Still, as a producer, Probst wasn't about to let such a ratings-killing event be left up to the mysterious powers of circular metal objects. Instead, he explicitly warned the Espadas, "Listen up, people: Jimmy Johnson is our ticket out of this Wednesday night hellhole. Don't screw this up for me, or I swear to Mark Burnett, none of you will ever work in Hollywood again."

 

At this point, Jill calmly pointed out that as a group of people over 40, none of them would ever work in Hollywood again, anyway. Then the Espadas coldly, calculatedly, cruelly, cravenly, collectively ended the toughest eight days Jimmy Johnson has ever been through.
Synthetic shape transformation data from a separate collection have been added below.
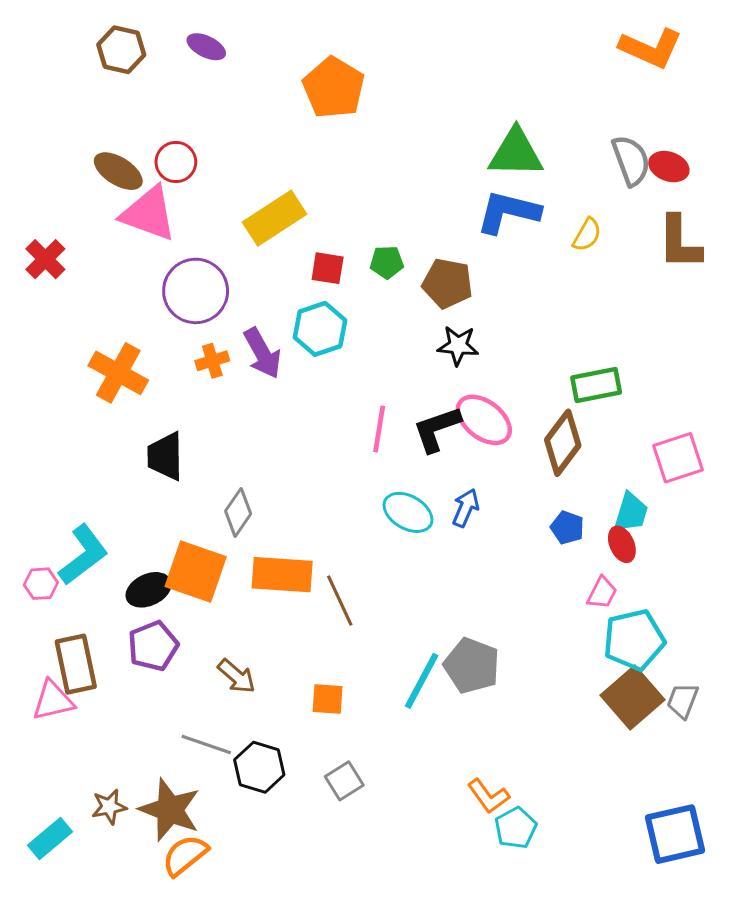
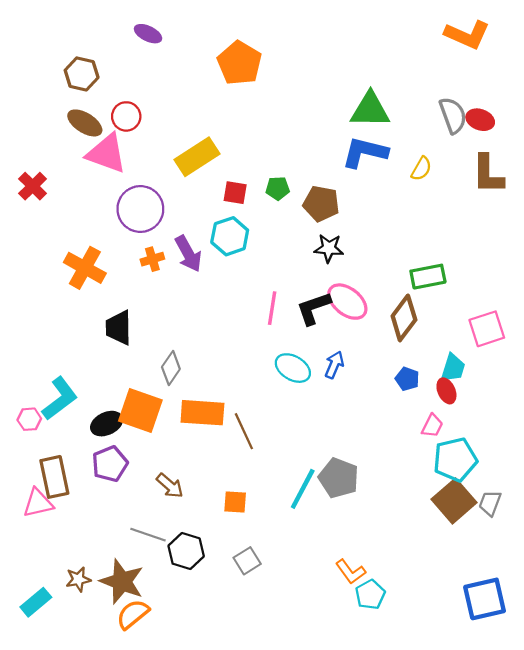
brown hexagon: (121, 50) -> (82, 74), moved

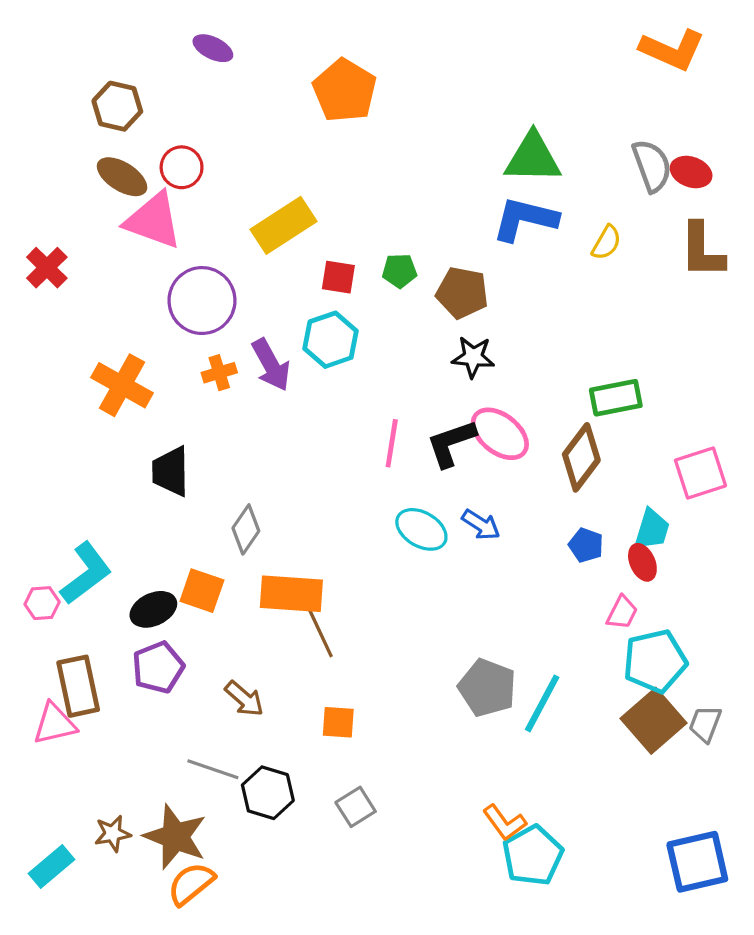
blue arrow: (334, 365) -> (481, 525), turned 100
orange square: (140, 411) -> (202, 591), size x0.7
brown line: (244, 431) -> (320, 631), moved
cyan line: (303, 489) -> (542, 703), moved
cyan pentagon: (370, 595) -> (533, 855), size x1.4

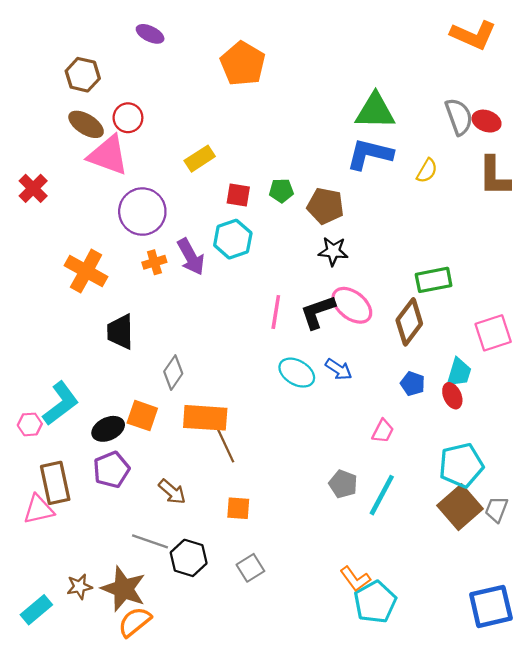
yellow rectangle: (283, 225) -> (200, 159), size x0.7
pink trapezoid: (622, 613) -> (383, 431), moved
gray pentagon: (487, 688) -> (343, 484), size x0.7

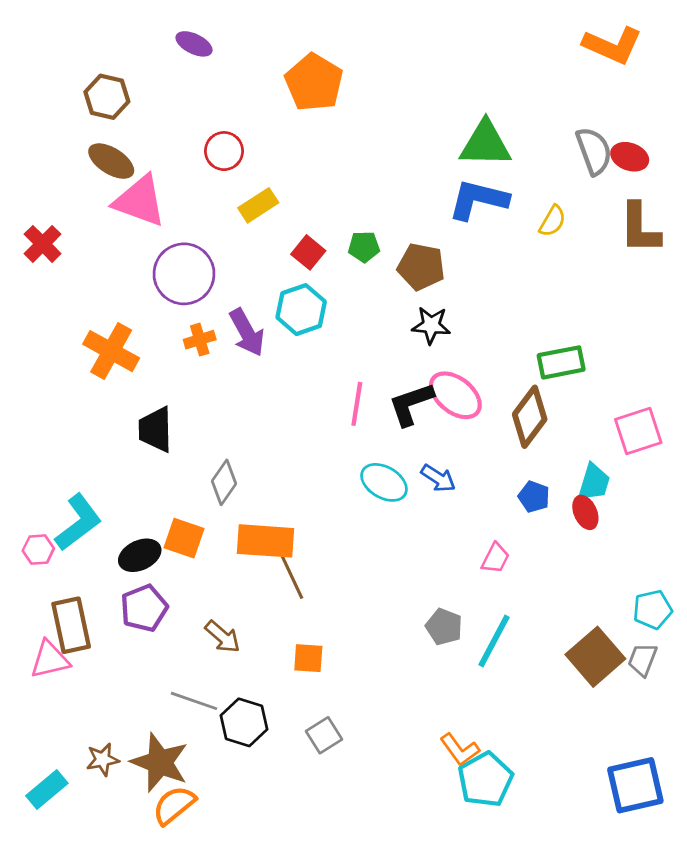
red circle: (128, 118) -> (224, 151), moved
red square: (238, 195) -> (308, 252), turned 30
cyan pentagon: (461, 465) -> (653, 610), moved, size x0.7

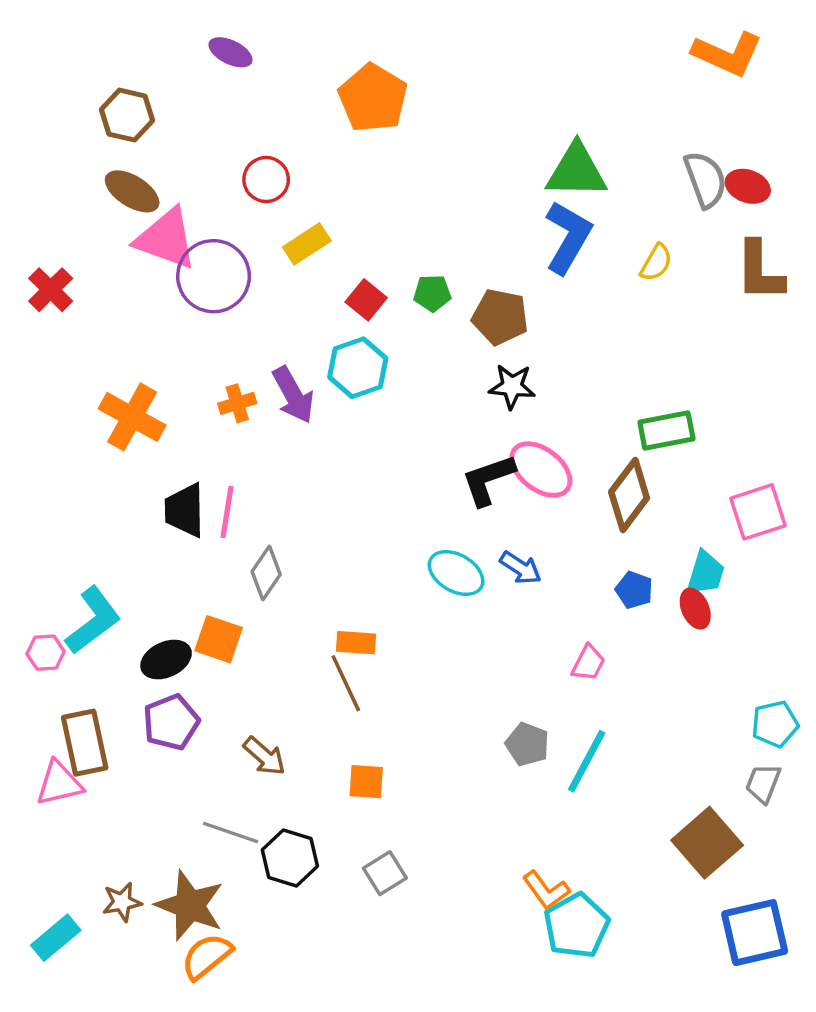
blue L-shape: (478, 200) -> (568, 237), turned 106
purple circle: (184, 274) -> (214, 276), moved
pink line: (357, 404) -> (227, 512), moved
orange rectangle: (265, 541) -> (356, 643), moved, size x0.6
brown square: (595, 657) -> (707, 843), moved

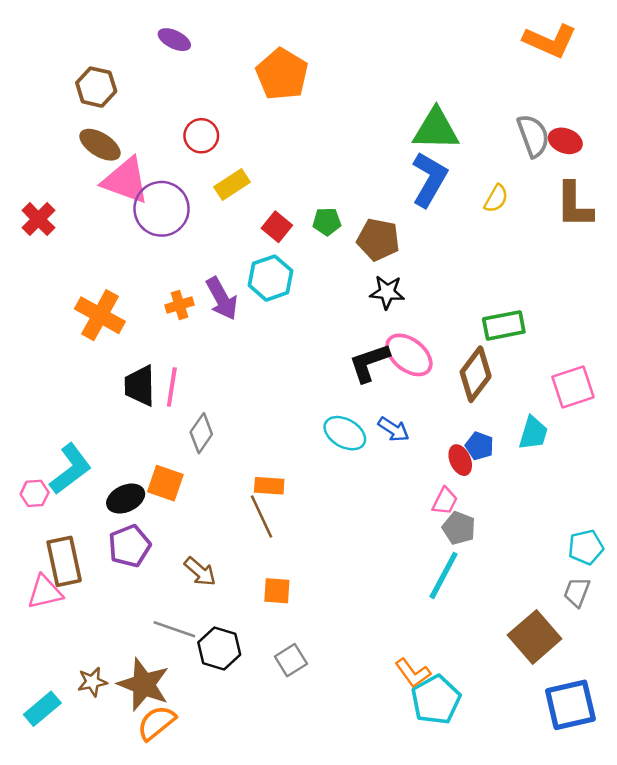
red ellipse: (695, 609) -> (460, 460), moved
gray pentagon: (527, 744) -> (459, 528), moved

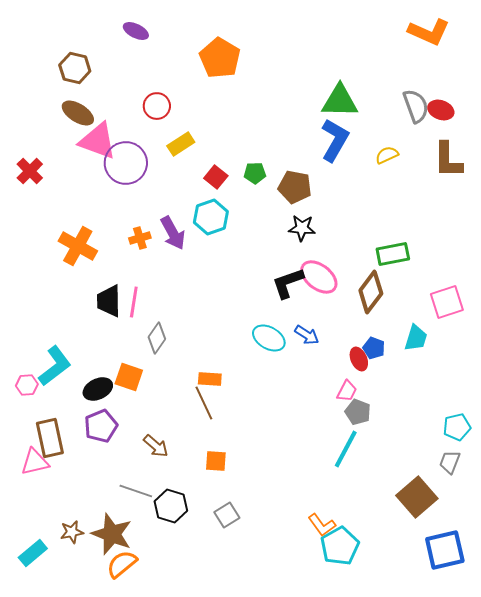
yellow semicircle: (496, 199) -> (387, 155), turned -145

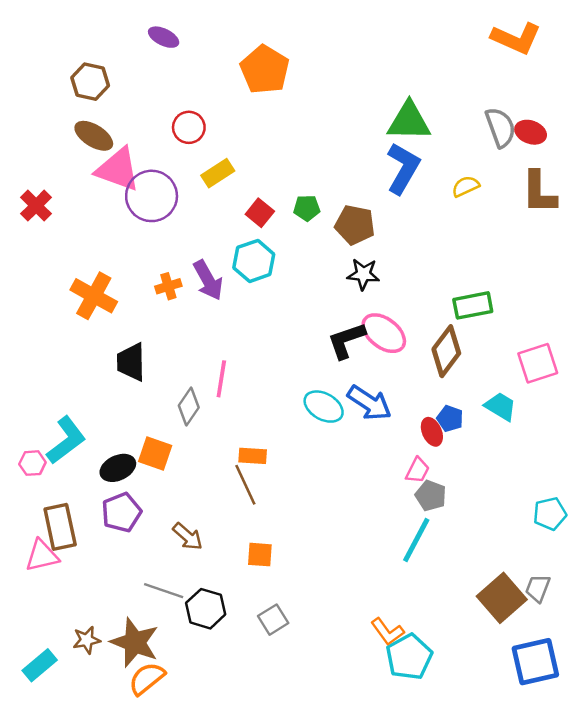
pink line: (134, 302) -> (221, 379), moved
blue arrow: (307, 335) -> (369, 403), size x1.5
cyan trapezoid: (416, 338) -> (500, 407), turned -76
gray trapezoid: (450, 462) -> (538, 588), moved

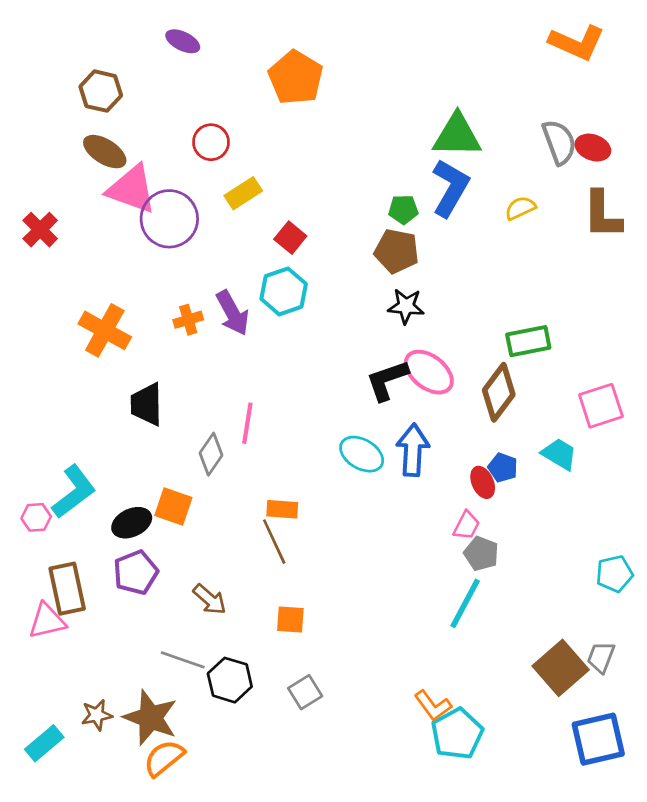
green pentagon: (307, 208) -> (403, 209), moved
blue arrow: (369, 403) -> (413, 450), turned -120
As they marched silently out of tribal council, Jeff Probst could be seen rocking back and forth on his stool, clutching a one-legged stuffed panda to his chest. As the closing credits started to roll, you could almost hear him in the background, whimpering "It'll be okay, Coach. Take the immunity idol. It'll be okay. Heroes vs. Villains 2 is just around the corner. It'll be okay."